A bunch of questions that I couldn’t find precise answers to:

  • IIRC there is a precision conversion overhead, does it occur both ways (float->half and half->float)?

  • Does mesh data (normals/UVs) always come into vertex program as floats?

  • If it does, when is it reasonable to use half for unit vectors (normals, tangents), despite the conversion overhead? (how complex should subsequent operations on the vector be for half to be viable in such cases?)

  • half h = .00000001, will there be a conversion overhead, or different shader variants will be generated for GPUs that do and do not support half?

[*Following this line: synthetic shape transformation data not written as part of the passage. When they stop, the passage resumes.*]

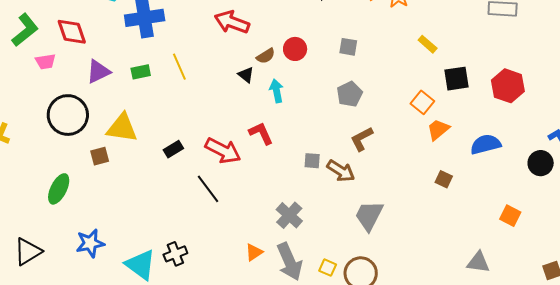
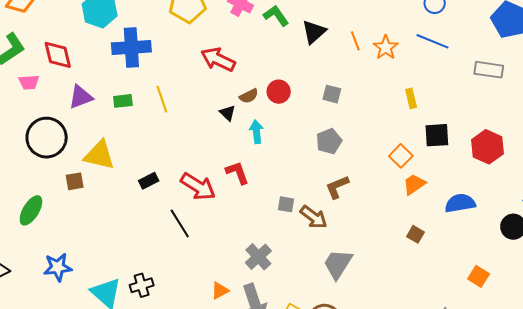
yellow rectangle: (428, 44) -> (411, 98), turned 30

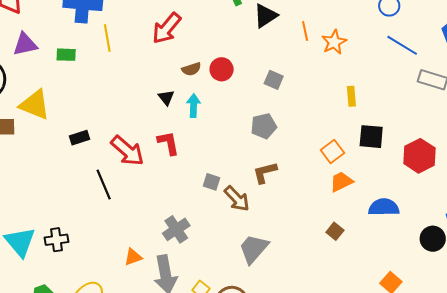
blue line: (432, 41) -> (402, 45), moved
red arrow: (218, 59) -> (167, 28), turned -84
yellow line: (162, 99) -> (107, 38), moved
black triangle: (228, 113) -> (166, 98), moved

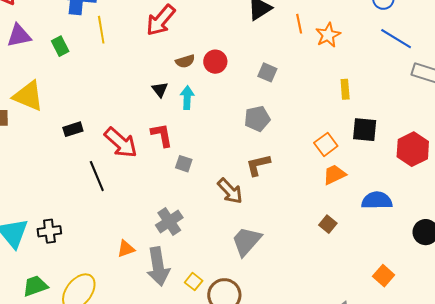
green rectangle: (66, 55) -> (60, 46), turned 60
gray square: (212, 182) -> (184, 164), moved

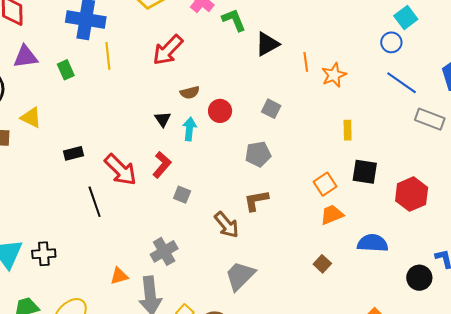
red circle: (215, 62) -> (220, 111), moved
yellow triangle: (28, 96) -> (31, 118), size x0.7
red L-shape: (162, 135) -> (162, 165), turned 48

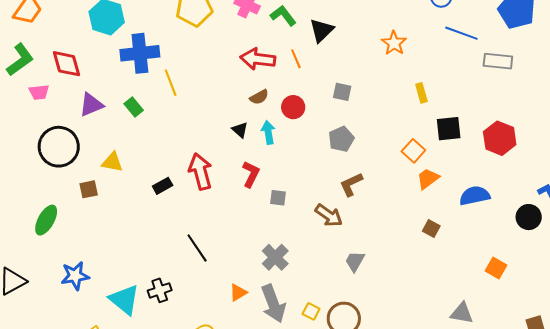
red arrow: (168, 50) -> (258, 59), moved, turned 68
orange line: (306, 62) -> (296, 59), moved
red arrow: (120, 170) -> (200, 171), moved, turned -135
black line: (95, 202) -> (197, 248), moved
gray trapezoid: (240, 276) -> (355, 261), size x0.7

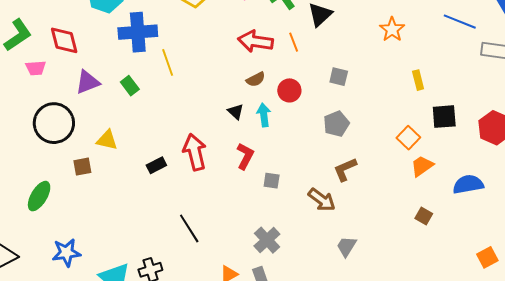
orange square: (496, 268) -> (487, 257), turned 30

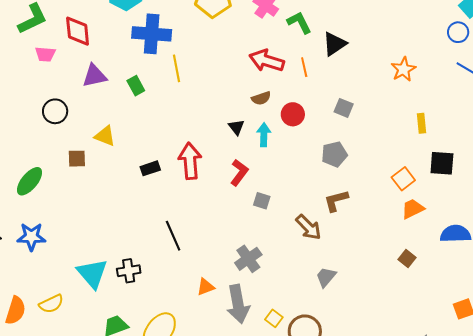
black circle: (54, 123) -> (55, 111), size x0.6
blue star: (66, 253) -> (31, 237), moved

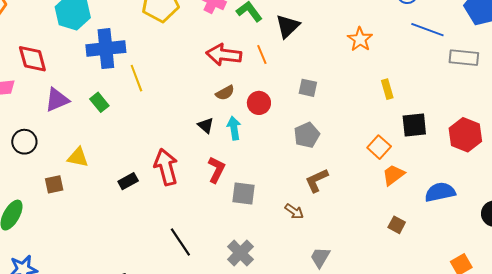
gray square: (262, 201) -> (243, 194), size x1.4
brown arrow: (308, 227) -> (294, 211), size x0.7
black line: (173, 236) -> (180, 242), moved

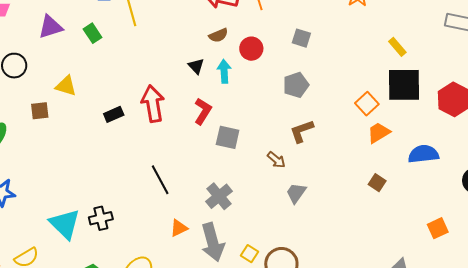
yellow rectangle: (387, 89) -> (397, 47), moved, turned -30
black square: (414, 125) -> (404, 85), size x1.4
gray trapezoid: (320, 257) -> (296, 193), moved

  • How do unity macros get along with half? Looking at the source code, some macros use float, some use half, constants are float, does it all get optimized in compile time to prevent conversions?

  • What percentage of current mobile devices supports half precision? When do you think half will become obsolete like fixed currently is?

Yes, both ways.

UVs should be floats, otherwise you don’t have enough precision.
Not sure about the normals part.

This is a compile time constant, no conversion overhead here.

No, there is no automatic precision optimisation.

All of them

Probably, never. Half offers a good performance and memory footprint improvement over float.

2 Likes

The one caveat is the above answers are all in the context of mobile. The answers for desktop would be:

No, because half is always treated as a float.

Yes, because it’s always a float.

No, because it’s always a float.

No, because it’s a compile time constant. Also, it’s always a float even if you write it as a half precision value.

Yes, because it’s always a float.

All of them.

Never, and half precision has been re-implemented into desktop and consoles GPUs as well because it can offer a not insignificant performance improvement if used properly. However it’s only available when using Vulkan or Direct3D 12 when using the DXC shader compiler and when running on those GPUs that support it, or at least will be once that works.